2. In a letter dated 12 December 2013 the respondent considered the requirements of the Immigration Rules, Appendix FM, and refused the application for the following reasons. Although the application says that the appellant and her partner have not previously been married, her UK marriage certificate gives her marital status as divorced. She had not provided “evidence that these relationships had broken down permanently” so the Secretary of State was “not satisfied that you can meet E-LTRP.1.9 of the Immigration Rules.” The minimum income threshold requirement was not met. The appellant was in the UK as a visitor and therefore could not qualify for leave. Exception EX.1 did not apply because although relocating to Morocco might cause “a degree of hardship” for the sponsor, the Secretary of State was not satisfied that there were any insurmountable obstacles. The application failed to meet the private life requirements (as to which the appellant raises no significant dispute). Finally, the respondent found no exceptional circumstances to warrant consideration outside the Rules.

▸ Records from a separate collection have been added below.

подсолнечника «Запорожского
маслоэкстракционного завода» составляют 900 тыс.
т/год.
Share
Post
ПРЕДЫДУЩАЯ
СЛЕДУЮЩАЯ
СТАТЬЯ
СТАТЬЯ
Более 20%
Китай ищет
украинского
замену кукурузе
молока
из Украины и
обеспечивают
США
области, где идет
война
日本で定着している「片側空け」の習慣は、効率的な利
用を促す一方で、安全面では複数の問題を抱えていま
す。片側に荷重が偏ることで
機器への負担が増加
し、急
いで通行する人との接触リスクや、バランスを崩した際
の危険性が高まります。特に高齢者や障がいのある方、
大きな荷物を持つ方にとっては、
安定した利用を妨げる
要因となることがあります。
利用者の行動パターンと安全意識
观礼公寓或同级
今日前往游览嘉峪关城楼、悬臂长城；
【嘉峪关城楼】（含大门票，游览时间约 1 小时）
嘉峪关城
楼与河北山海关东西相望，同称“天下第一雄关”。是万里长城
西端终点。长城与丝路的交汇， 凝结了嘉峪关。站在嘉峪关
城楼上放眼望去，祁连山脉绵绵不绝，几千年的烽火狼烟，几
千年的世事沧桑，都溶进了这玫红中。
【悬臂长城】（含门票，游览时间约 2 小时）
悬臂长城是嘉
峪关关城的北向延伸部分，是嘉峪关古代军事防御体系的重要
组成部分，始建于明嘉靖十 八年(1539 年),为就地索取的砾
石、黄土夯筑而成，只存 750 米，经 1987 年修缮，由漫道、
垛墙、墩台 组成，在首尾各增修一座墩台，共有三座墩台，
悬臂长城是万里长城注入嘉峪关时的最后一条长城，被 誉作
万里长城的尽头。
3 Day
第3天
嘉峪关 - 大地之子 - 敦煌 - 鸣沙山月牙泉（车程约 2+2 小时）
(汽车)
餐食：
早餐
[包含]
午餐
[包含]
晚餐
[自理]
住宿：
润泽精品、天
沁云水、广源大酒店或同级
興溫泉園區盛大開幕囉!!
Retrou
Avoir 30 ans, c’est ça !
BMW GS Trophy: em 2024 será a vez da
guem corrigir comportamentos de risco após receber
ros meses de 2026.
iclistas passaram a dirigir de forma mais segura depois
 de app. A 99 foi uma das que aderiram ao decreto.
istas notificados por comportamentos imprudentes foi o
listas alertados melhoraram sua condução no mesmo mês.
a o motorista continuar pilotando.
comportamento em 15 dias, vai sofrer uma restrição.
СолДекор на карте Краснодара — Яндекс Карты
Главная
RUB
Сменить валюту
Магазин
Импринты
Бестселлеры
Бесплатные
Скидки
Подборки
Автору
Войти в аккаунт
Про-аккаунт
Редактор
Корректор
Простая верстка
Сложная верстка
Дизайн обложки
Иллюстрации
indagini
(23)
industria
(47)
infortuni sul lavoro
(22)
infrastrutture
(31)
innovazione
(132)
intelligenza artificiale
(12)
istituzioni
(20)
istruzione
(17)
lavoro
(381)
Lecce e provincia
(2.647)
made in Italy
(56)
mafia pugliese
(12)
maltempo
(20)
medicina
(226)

3. By the time the appellant’s appeal came before First-tier Tribunal Judge Doyle on 17 December 2014 she and her husband had a child, born on 13 April 2014, who is a UK citizen. She conceded that she could not meet the requirements of the Rules but submitted that there were “good arguable reasons for considering her case outwith the Rules” (paragraph 8).
4. In his determination, promulgated on 29 December 2014, Judge Doyle found no such good arguable reasons, but that even if there were, “After considering all of the factors in the evidence which weigh in the appellant’s favour, I would still find that the respondent’s decision is not a disproportionate breach of the right to respect for either private or family life” – paragraph 15(m).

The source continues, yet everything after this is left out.